## What you are asked to do
What you produce should be every line from the data that includes "this".

════════════════

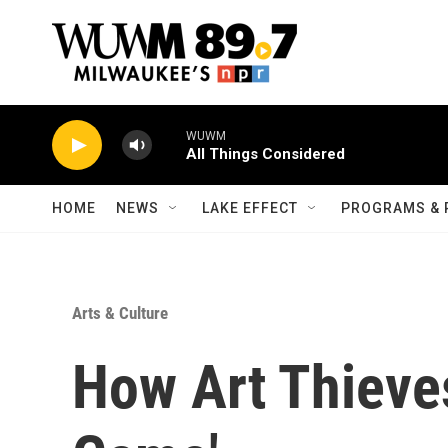
Skip to main content
WUWM
All Things Considered
HOME
NEWS
LAKE EFFECT
PROGRAMS & 
Arts & Culture
How Art Thieves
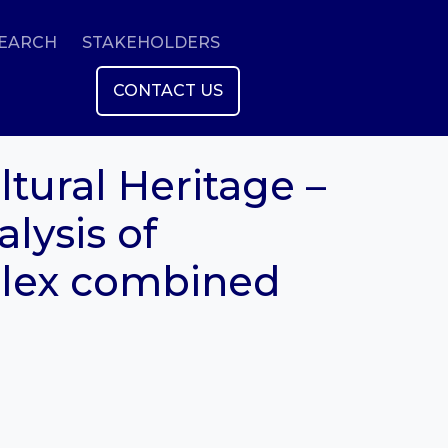
SEARCH
STAKEHOLDERS
CONTACT US
tural Heritage –
alysis of
plex combined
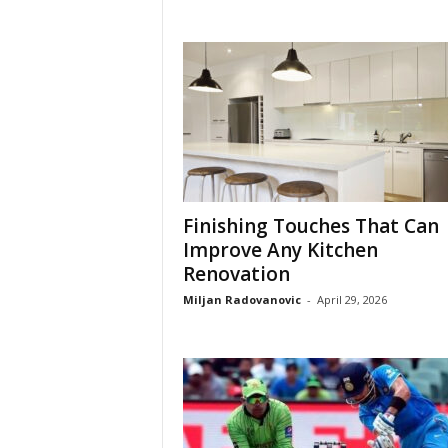
Finishing Touches That Can
Improve Any Kitchen
Renovation
Miljan Radovanovic
-
April 29, 2026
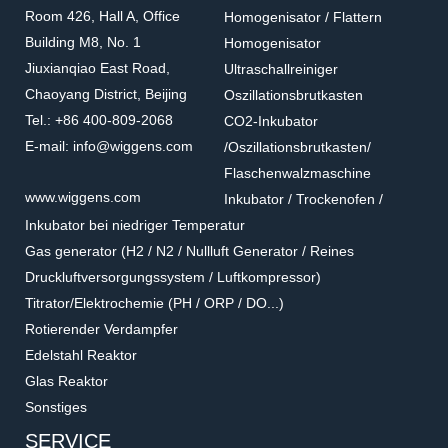
Room 426, Hall A, Office
Homogenisator / Flattern
Building M8, No. 1
Homogenisator
Jiuxianqiao East Road,
Ultraschallreiniger
Chaoyang District, Beijing
Oszillationsbrutkasten
Tel.: +86 400-809-2068
CO2-Inkubator
E-mail: info@wiggens.com
/Oszillationsbrutkasten/
Flaschenwalzmaschine
www.wiggens.com
Inkubator / Trockenofen /
Inkubator bei niedriger Temperatur
Gas generator (H2 / N2 / Nullluft Generator / Reines
Druckluftversorgungssystem / Luftkompressor)
Titrator/Elektrochemie (PH / ORP / DO...)
Rotierender Verdampfer
Edelstahl Reaktor
Glas Reaktor
Sonstiges
SERVICE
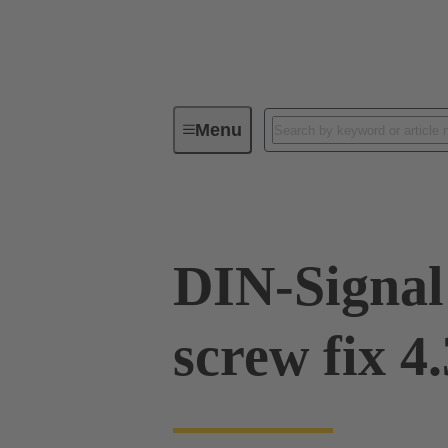
Menu
Device connectivity
PCB conne
DIN-Signal
screw fix 4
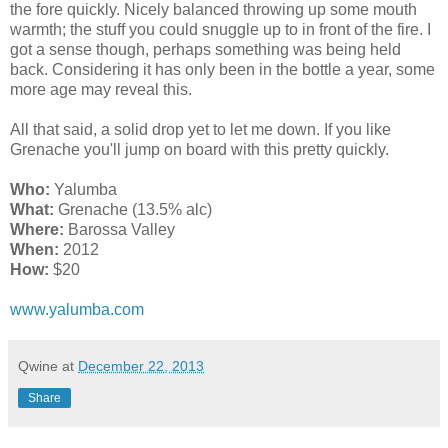
the fore quickly. Nicely balanced throwing up some mouth
warmth; the stuff you could snuggle up to in front of the fire. I
got a sense though, perhaps something was being held
back. Considering it has only been in the bottle a year, some
more age may reveal this.
All that said, a solid drop yet to let me down. If you like
Grenache you'll jump on board with this pretty quickly.
Who:
Yalumba
What:
Grenache (13.5% alc)
Where:
Barossa Valley
When:
2012
How:
$20
www.yalumba.com
Qwine
at
December 22, 2013
Share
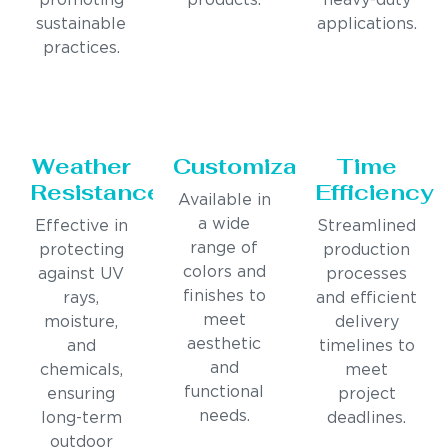
promoting
products.
heavy-duty
sustainable
applications.
practices.
Weather
Customization
Time
Resistance
Efficiency
Available in
a wide
Effective in
Streamlined
range of
protecting
production
colors and
against UV
processes
finishes to
rays,
and efficient
meet
moisture,
delivery
aesthetic
and
timelines to
and
chemicals,
meet
functional
ensuring
project
needs.
long-term
deadlines.
outdoor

════════════════

## The answer
more age may reveal this.
Grenache you'll jump on board with this pretty quickly.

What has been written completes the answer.